The etch process is simple: spray on the etch (cut 1:1 with water in a spray bottle), let it sit for a few minutes, then scrub with a scotchbrite pad. I did the entire HS (including skins) in under three hours tonight. I scrubbed just enough to turn the aluminum dull and remove any surface scratches. Rinse the parts in water (be careful; the wife might not be happy when she finds you in the shower with an HS skin) and check that it films evenly across the surface. All the parts are sitting in the shop drying; if the weather holds, I’ll prime tomorrow.

Hours: 3.0 | Posted in Horiz. Stabilizer |
3rd
June
2007
Deburred the remainder of the HS skins; found that a standard drill bit (large size) often works better in the #40 holes than the single-flute debur bit. I’d read of this previously in the forums; the culprit apparantly is the “nose” of the debur bit, which is nearly as large as the hole itself. I hadn’t been entirely happy with the deburring of the skin holes, so thought to try a twist drill, and it worked. So the SOP may become to use the bit for #40 holes, and the debur bit for larger.

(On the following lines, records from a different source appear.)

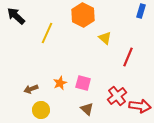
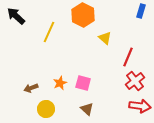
yellow line: moved 2 px right, 1 px up
brown arrow: moved 1 px up
red cross: moved 18 px right, 15 px up
yellow circle: moved 5 px right, 1 px up
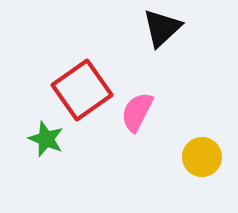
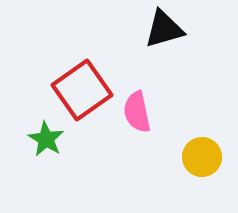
black triangle: moved 2 px right, 1 px down; rotated 27 degrees clockwise
pink semicircle: rotated 39 degrees counterclockwise
green star: rotated 9 degrees clockwise
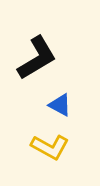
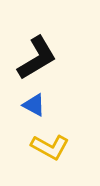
blue triangle: moved 26 px left
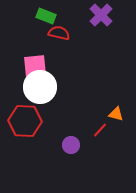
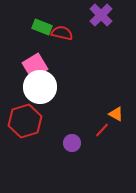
green rectangle: moved 4 px left, 11 px down
red semicircle: moved 3 px right
pink square: rotated 25 degrees counterclockwise
orange triangle: rotated 14 degrees clockwise
red hexagon: rotated 20 degrees counterclockwise
red line: moved 2 px right
purple circle: moved 1 px right, 2 px up
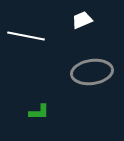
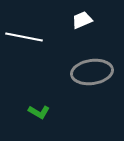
white line: moved 2 px left, 1 px down
green L-shape: rotated 30 degrees clockwise
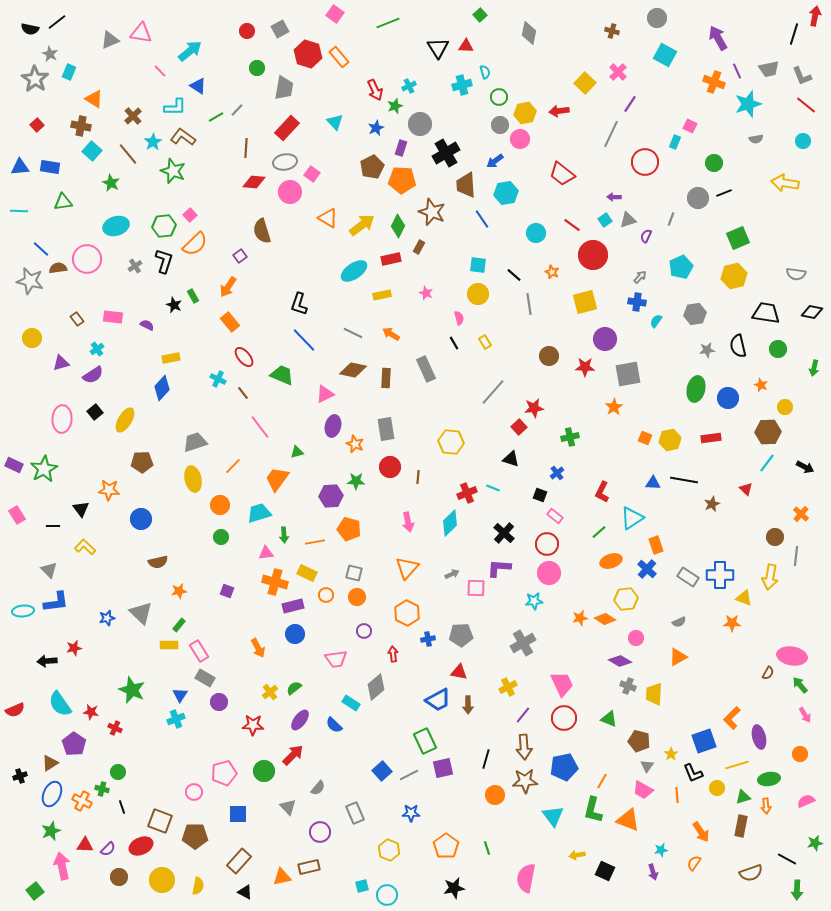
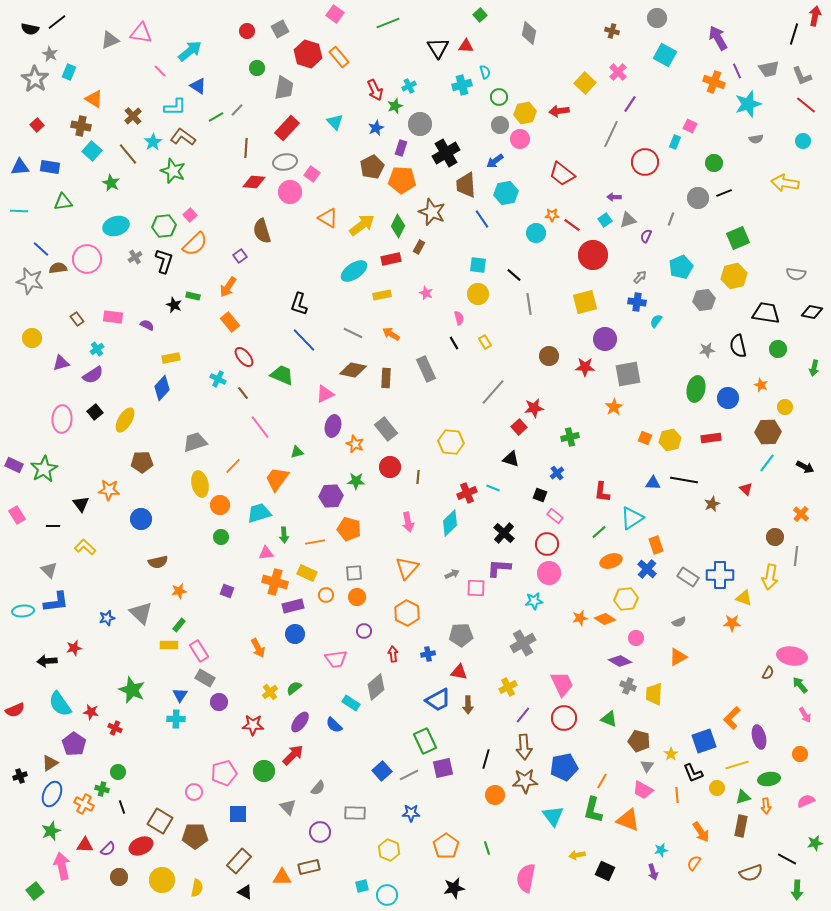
gray cross at (135, 266): moved 9 px up
orange star at (552, 272): moved 57 px up; rotated 24 degrees counterclockwise
green rectangle at (193, 296): rotated 48 degrees counterclockwise
gray hexagon at (695, 314): moved 9 px right, 14 px up
gray rectangle at (386, 429): rotated 30 degrees counterclockwise
yellow ellipse at (193, 479): moved 7 px right, 5 px down
red L-shape at (602, 492): rotated 20 degrees counterclockwise
black triangle at (81, 509): moved 5 px up
gray square at (354, 573): rotated 18 degrees counterclockwise
blue cross at (428, 639): moved 15 px down
cyan cross at (176, 719): rotated 24 degrees clockwise
purple ellipse at (300, 720): moved 2 px down
orange cross at (82, 801): moved 2 px right, 3 px down
gray rectangle at (355, 813): rotated 65 degrees counterclockwise
brown square at (160, 821): rotated 10 degrees clockwise
orange triangle at (282, 877): rotated 12 degrees clockwise
yellow semicircle at (198, 886): moved 1 px left, 2 px down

Built the support table for the DRDT-2 dimpler, to hold the skins up at the level of the die. Turned out solid, and covered it with a towel to keep from scratching the skins. I’m noticing some scratches on the bottom side of the skins between holes from the dimpling process–I can’t see any sharp surfaces on the dimple die (I’m using the female side on the bottom), so not sure quite what’s happening here. One theory is that little bits of metal are stuck on the skin after deburring, and they catch on the die and scratch the skin as it drags over the top. Not sure; I’ll check the forums to see if this is a “known issue;” solved for the time being by supporting the skin up above the die as it’s being moved. I really like the DRDT-2 tool; easy to set up and lock into position, and easy to operate: Allison even said she was surprised at the amount of force it didn’t require. And quiet…though I’ve never used a standard C-frame, I can imagine how much less annoying this is…it borders on a good time!

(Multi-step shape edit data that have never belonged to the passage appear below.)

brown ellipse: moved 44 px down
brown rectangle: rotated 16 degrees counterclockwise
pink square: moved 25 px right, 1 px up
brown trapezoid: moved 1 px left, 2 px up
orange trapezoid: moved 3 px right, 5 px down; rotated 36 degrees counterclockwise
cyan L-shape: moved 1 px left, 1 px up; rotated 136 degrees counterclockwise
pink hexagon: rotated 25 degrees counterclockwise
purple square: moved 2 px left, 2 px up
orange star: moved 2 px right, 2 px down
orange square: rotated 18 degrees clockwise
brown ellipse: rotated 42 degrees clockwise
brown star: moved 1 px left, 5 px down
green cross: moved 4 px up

So with this session, we’re ready for priming. Still haven’t ordered any primer, partly because of the cost (primer, etc, plus a gun, etc…), partly because I constantly second-guess my choices. I like the idea of Stewart Systems/AFS, but a self-etching something that can be found locally definitely would have its plusses… Trying to avoid the uber-toxic stuff, chromates & such. So now, I can either bite the bullet and decide (I suppose I could always change for the wings, as others have done, if it turns out to not be what I want), or start working on the VS. If the weather is decent, I’m trying to finish the siding on the shop, too.

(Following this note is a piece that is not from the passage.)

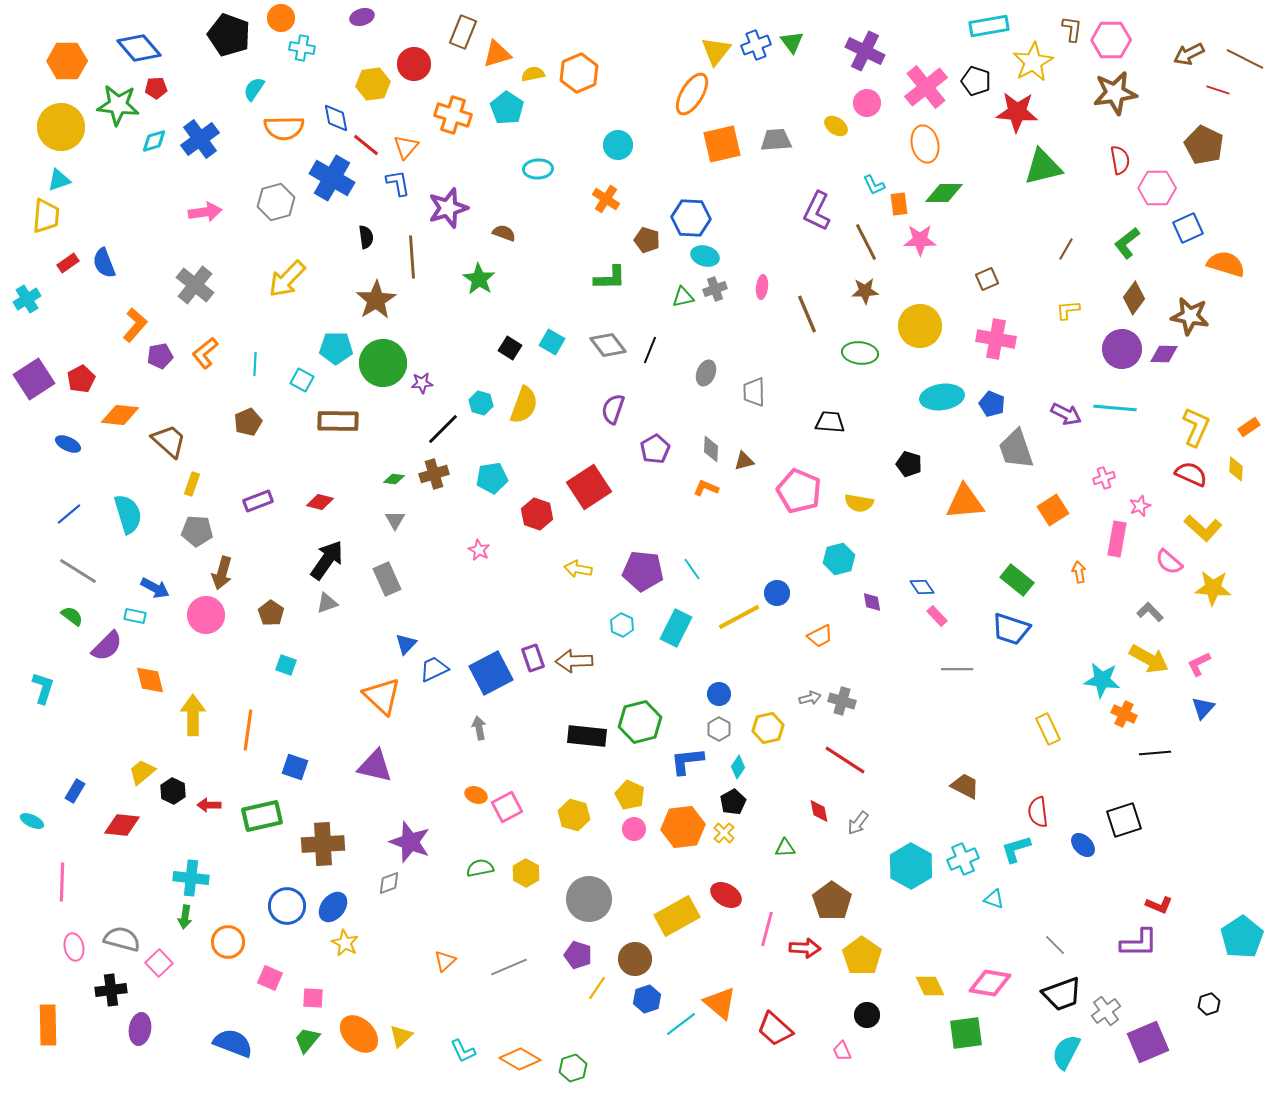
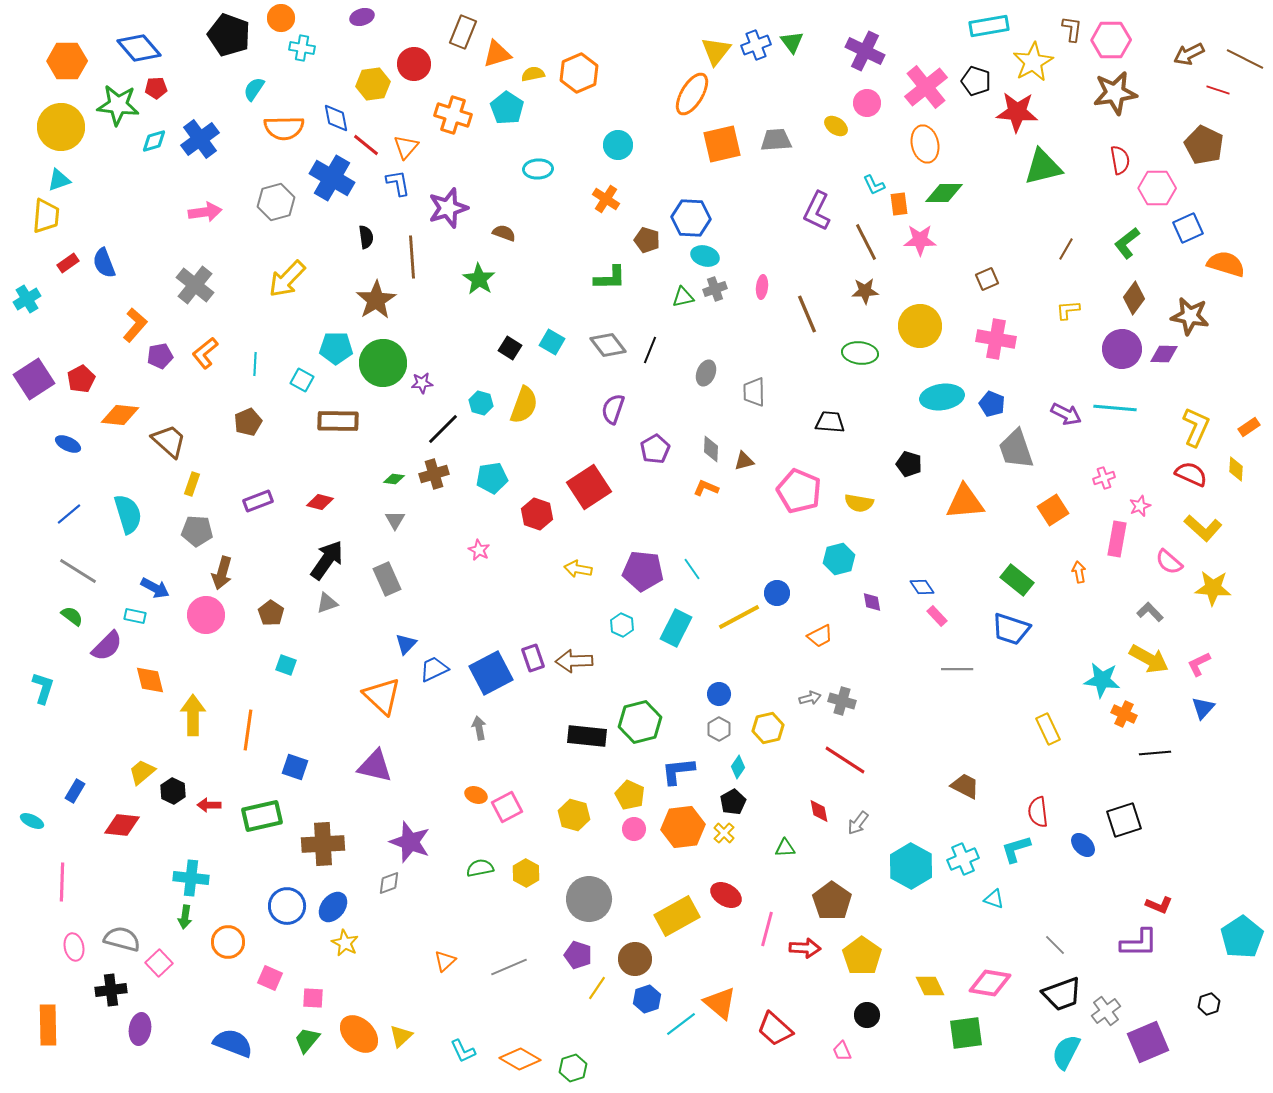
blue L-shape at (687, 761): moved 9 px left, 10 px down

Hours: 3.5 | Posted in Horiz. Stabilizer |
1st
June
2007
Deburring and scratch removal on the HS ribs & spars. Allison worked for a bit on the skins but her hands got tired after a bit–she finished the ribs and the inside of the left skin.
After the deburring, I dimpled the ribs and countersunk the spars to accept the dimples. I started with the cordless drill for it’s speed control, but switched to the pneumatic when my arm tired of holding the big battery…much easier with the lighter tool, even without the speed control.
Wrapped up by marking rivet callouts on the plans, and countersinking the spar doublers. I need to check and see what to do with the holes marked “leave open for empennage fairing attach”–dimple, or not? I assume these will get nutplates at a later date (or pop rivets?); they are deburred but not dimpled on the skins & ribs.